Try it: Only a number is wanted here: the count of lines in the data below where the string "Liechtenstein" occurs.

Supplied data:
····················

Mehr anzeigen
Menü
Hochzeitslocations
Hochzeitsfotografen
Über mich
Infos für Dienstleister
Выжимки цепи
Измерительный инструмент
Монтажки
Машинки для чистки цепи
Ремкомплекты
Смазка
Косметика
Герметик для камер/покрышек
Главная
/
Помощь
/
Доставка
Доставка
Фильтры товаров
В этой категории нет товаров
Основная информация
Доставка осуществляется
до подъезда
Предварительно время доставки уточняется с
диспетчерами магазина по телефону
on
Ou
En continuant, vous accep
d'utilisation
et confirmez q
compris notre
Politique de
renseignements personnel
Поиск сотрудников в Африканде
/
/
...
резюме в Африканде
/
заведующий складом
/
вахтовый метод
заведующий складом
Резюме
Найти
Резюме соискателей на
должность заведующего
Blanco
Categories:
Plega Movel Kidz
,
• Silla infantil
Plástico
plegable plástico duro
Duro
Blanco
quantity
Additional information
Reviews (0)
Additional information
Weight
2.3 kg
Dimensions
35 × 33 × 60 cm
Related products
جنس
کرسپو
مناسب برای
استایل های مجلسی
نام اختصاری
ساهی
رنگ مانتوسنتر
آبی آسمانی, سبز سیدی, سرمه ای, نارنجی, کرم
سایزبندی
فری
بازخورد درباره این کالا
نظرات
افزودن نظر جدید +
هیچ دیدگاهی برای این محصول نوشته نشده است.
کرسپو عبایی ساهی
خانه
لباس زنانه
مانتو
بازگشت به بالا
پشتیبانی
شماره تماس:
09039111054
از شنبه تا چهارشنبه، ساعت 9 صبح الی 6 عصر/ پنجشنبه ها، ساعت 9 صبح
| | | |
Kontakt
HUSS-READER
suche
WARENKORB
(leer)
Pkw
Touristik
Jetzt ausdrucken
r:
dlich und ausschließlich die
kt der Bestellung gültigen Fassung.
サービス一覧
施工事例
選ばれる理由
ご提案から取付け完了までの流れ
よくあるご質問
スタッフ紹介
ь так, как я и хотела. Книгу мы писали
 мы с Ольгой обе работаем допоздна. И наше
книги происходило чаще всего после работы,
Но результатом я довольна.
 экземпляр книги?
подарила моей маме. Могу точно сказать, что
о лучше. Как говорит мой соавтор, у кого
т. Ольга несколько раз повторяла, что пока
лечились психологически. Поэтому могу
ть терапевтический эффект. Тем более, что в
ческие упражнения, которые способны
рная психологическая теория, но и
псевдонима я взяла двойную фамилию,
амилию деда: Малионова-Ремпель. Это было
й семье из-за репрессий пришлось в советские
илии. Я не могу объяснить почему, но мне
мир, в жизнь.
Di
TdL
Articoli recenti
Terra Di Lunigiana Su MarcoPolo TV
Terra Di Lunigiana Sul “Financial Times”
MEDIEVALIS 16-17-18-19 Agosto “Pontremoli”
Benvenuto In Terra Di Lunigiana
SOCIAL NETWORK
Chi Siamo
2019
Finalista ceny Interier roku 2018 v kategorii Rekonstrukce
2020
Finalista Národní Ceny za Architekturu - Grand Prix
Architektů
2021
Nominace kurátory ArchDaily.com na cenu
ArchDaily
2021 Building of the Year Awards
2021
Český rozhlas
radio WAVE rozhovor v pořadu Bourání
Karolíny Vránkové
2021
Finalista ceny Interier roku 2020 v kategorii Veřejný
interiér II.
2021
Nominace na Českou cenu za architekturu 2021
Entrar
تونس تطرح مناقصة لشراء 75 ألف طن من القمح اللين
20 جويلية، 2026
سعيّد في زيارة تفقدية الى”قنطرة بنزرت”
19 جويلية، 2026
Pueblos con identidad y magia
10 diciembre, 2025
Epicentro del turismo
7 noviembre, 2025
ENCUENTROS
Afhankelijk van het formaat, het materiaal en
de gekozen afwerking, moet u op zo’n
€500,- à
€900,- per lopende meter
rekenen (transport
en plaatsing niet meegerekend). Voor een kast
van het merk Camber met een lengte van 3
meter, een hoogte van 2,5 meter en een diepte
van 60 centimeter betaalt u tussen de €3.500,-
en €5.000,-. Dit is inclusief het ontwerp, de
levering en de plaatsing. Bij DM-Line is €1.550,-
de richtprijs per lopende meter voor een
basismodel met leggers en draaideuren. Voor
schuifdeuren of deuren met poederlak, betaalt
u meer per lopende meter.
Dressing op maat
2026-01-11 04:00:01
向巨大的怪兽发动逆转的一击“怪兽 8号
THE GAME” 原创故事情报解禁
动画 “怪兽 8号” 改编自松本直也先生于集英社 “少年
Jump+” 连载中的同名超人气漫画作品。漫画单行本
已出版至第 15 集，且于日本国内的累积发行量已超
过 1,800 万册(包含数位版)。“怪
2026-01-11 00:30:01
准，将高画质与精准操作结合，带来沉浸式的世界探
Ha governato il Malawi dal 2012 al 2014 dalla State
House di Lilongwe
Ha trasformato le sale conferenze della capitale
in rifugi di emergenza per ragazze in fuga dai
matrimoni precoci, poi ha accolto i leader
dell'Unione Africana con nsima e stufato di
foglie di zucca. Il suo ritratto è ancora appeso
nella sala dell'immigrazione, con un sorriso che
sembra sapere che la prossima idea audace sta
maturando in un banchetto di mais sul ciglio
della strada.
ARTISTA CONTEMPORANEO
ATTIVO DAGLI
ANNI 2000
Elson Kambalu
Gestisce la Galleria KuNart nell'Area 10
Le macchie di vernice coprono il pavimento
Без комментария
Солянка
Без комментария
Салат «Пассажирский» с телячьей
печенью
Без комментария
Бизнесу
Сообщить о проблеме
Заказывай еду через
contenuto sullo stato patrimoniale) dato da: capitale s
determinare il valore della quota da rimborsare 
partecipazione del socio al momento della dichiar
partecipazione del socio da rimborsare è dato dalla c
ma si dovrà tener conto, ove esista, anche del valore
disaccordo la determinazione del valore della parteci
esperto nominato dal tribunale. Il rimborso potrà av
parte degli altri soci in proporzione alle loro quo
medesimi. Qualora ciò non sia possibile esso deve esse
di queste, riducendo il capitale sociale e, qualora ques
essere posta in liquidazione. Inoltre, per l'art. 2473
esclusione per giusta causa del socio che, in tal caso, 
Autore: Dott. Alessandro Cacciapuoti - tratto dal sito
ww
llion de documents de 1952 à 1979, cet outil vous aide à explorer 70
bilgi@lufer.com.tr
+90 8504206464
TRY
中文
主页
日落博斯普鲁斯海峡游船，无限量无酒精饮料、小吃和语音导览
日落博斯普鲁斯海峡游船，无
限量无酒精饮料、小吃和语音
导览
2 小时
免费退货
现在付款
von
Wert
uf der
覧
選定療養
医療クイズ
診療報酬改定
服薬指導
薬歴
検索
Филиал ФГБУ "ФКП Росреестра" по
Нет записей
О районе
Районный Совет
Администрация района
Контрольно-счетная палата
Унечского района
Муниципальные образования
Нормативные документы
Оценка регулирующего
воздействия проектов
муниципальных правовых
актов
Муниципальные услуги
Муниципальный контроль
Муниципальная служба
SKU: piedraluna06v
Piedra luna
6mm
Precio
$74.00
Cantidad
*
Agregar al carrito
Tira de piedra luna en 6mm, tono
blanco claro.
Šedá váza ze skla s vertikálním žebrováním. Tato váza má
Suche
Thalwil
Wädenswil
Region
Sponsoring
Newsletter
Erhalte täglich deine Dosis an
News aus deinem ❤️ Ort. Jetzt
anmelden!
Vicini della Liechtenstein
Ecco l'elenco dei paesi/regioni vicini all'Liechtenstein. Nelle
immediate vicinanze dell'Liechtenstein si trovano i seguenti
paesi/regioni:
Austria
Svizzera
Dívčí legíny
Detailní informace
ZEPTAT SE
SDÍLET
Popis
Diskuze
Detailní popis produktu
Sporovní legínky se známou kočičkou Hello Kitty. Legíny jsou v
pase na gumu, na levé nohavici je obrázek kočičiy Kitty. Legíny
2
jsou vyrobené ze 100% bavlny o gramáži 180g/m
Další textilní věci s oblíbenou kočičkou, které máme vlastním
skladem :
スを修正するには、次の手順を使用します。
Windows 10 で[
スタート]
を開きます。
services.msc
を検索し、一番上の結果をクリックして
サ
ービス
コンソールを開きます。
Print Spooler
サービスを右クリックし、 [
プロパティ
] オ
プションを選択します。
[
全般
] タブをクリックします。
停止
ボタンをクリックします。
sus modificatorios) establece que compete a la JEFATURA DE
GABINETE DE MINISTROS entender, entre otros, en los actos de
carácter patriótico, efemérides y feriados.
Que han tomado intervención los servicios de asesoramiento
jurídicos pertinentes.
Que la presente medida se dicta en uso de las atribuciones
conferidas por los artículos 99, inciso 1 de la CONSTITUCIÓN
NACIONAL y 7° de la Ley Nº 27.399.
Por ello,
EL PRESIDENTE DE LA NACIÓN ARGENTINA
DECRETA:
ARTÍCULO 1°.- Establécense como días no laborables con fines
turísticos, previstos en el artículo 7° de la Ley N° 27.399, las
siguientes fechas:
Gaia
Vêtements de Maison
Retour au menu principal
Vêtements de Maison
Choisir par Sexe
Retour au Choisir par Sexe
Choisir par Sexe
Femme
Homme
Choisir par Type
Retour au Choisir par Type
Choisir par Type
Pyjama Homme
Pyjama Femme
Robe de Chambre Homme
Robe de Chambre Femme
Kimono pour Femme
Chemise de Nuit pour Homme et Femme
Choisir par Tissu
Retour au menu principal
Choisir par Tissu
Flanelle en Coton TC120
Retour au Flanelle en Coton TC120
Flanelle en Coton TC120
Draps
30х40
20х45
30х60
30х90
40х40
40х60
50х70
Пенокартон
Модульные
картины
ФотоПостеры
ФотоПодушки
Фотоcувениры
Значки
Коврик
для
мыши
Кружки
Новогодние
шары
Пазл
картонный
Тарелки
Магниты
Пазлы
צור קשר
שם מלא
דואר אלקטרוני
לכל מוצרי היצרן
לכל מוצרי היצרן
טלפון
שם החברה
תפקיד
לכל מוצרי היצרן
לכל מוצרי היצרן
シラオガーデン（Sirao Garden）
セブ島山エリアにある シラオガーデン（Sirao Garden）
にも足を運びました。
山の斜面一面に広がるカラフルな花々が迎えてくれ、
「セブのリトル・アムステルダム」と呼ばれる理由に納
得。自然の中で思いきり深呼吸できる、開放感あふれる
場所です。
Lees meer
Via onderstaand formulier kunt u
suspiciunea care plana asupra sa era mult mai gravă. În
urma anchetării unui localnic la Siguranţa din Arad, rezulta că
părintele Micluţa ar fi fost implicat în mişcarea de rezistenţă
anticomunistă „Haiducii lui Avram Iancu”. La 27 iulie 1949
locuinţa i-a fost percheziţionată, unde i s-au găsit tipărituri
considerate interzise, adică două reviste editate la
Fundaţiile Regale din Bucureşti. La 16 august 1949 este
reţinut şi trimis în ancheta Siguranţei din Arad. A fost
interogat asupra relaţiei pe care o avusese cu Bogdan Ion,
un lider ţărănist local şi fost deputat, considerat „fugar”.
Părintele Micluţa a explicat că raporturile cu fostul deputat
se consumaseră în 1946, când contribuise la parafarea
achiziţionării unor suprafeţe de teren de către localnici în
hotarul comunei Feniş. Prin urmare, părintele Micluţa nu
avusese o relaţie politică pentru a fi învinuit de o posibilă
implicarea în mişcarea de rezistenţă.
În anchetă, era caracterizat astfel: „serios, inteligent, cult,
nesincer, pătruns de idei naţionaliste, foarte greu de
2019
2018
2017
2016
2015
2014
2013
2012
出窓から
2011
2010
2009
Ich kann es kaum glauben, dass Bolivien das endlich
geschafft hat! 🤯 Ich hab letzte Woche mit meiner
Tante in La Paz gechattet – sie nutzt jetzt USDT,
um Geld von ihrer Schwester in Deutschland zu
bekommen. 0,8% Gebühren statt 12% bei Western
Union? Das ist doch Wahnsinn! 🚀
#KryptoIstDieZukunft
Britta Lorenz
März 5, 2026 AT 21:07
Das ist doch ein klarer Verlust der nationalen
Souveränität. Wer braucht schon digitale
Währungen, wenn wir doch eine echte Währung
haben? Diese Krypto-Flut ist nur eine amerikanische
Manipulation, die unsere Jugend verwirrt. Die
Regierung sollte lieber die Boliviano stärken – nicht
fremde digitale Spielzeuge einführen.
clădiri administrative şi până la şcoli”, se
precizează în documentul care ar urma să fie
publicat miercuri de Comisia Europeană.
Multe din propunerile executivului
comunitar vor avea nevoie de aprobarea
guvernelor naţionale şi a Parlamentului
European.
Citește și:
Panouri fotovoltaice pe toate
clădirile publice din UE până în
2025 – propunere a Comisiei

····················

Answer for the task: 3